Saved data entries:

☆ ☆ ☆ ☆

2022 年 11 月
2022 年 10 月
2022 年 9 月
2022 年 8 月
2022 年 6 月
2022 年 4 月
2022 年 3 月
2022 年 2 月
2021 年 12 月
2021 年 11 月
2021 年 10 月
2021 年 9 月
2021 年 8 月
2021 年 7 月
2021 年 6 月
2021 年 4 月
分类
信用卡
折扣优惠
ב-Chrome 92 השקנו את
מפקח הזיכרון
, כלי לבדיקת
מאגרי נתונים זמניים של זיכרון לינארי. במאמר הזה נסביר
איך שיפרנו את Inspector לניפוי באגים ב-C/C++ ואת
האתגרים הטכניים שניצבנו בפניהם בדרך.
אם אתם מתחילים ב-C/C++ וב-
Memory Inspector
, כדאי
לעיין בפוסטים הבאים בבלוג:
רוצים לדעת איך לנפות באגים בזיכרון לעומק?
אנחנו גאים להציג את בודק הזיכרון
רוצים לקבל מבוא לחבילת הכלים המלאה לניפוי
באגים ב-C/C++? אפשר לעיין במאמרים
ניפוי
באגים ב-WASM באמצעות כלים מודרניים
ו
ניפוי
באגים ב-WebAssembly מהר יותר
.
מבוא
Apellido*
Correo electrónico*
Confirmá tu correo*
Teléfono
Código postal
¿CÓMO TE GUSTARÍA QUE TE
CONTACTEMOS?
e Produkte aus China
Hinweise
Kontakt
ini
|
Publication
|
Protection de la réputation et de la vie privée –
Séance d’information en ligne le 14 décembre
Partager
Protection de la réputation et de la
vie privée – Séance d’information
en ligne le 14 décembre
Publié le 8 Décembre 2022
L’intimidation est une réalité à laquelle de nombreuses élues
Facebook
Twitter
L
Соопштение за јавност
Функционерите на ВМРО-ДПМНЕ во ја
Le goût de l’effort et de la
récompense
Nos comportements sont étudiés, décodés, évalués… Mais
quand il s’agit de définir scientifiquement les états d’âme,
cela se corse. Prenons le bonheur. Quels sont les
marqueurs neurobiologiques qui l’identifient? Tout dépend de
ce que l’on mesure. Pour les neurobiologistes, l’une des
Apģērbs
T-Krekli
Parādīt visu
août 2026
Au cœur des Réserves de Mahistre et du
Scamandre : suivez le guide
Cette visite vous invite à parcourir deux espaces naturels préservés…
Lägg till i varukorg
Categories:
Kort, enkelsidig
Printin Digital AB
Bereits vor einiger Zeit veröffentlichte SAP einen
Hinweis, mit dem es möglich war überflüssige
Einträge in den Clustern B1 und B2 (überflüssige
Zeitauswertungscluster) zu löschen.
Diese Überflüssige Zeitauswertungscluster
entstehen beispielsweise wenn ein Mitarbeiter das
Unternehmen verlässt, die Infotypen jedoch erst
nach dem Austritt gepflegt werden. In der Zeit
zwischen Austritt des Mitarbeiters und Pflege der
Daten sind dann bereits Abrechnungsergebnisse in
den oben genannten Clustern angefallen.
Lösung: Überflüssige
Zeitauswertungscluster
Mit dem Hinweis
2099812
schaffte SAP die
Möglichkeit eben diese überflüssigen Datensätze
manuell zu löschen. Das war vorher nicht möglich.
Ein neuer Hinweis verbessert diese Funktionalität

☆ ☆ ☆ ☆

Line count for "Séance": count the lines in the records above that hold this word, and give only the number.

2